CRT monitors typically use more power than LCD monitors. They also contain significant amounts of lead. LCD monitors typically use a cold-cathode fluorescent bulb to provide light for the display. Some newer displays use an array of light-emitting diodes (LEDs) in place of the fluorescent bulb, which reduces the amount of electricity used by the display. Fluorescent back-lights also contain mercury, whereas LED back-lights do not.
Recycling computing equipment can keep harmful materials such as lead, mercury, and hexavalent chromium out of landfills, and can also replace equipment that otherwise would need to be manufactured, saving further energy and emissions. Computer systems that have outlived their particular function can be re-purposed, or donated to various charities and non-profit organizations. However, many charities have recently imposed minimum system requirements for donated equipment. Additionally, parts from outdated systems may be salvaged and recycled through certain retail outlets and municipal or private recycling centers. Computing supplies, such as printer cartridges, paper, and batteries may be recycled as well.
A drawback to many of these schemes is that computers gathered through recycling drives are often shipped to developing countries where environmental standards are less strict than in North America and Europe. The Silicon Valley Toxics Coalition estimates that 80% of the post-consumer e-waste collected for recycling is shipped abroad to countries such as China and Pakistan.
In 2011, the collection rate of e-waste is still very low, even in the most ecology-responsible countries like France. In this country, e-waste collection is still at a 14% annual rate between electronic equipment sold and e-waste collected for 2006 to 2009.
The recycling of old computers raises an important privacy issue. The old storage devices still hold private information, such as emails, passwords, and credit card numbers, which can be recovered simply by someone's using software available freely on the Internet. Deletion of a file does not actually remove the file from the hard drive. Before recycling a computer, users should remove the hard drive, or hard drives if there is more than one, and physically destroy it or store it somewhere safe. There are some authorized hardware recycling companies to whom the computer may be given for recycling, and they typically sign a non-disclosure agreement.

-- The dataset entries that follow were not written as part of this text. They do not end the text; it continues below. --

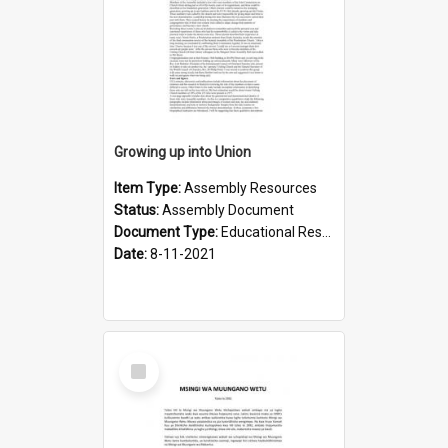
Growing up into Union
Item Type:
Assembly Resources
Status:
Assembly Document
Document Type:
Educational Resource
Date:
8-11-2021
Select
Item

Teleconferencing and telepresence technologies are often implemented in green computing initiatives. The advantages are many; increased worker satisfaction, reduction of greenhouse gas emissions related to travel, and increased profit margins as a result of lower overhead costs for office space, heat, lighting, etc. The savings are significant; the average annual energy consumption for U.S. office buildings is over 23 kilowatt hours per square foot, with heat, air conditioning and lighting accounting for 70% of all energy consumed. Other related initiatives, such as hotelling, reduce the square footage per employee as workers reserve space only when they need it. Many types of jobs, such as sales, consulting, and field service, integrate well with this technique.
Telecommunication network devices energy indices
The information and communication technologies (ICTs) energy consumption, in the USA and worldwide, has been estimated respectively at 9.4% and 5.3% of the total electricity produced. The energy consumption of ICTs is today significant even when compared with other industries. Some study tried to identify the key energy indices that allow a relevant comparison between different devices (network elements). This analysis was focused on how to optimise device and network consumption for carrier telecommunication by itself. The target was to allow an immediate perception of the relationship between the network technology and the environmental impact. These studies are at the start and the gap to fill in this sector is still huge and further research will be necessary.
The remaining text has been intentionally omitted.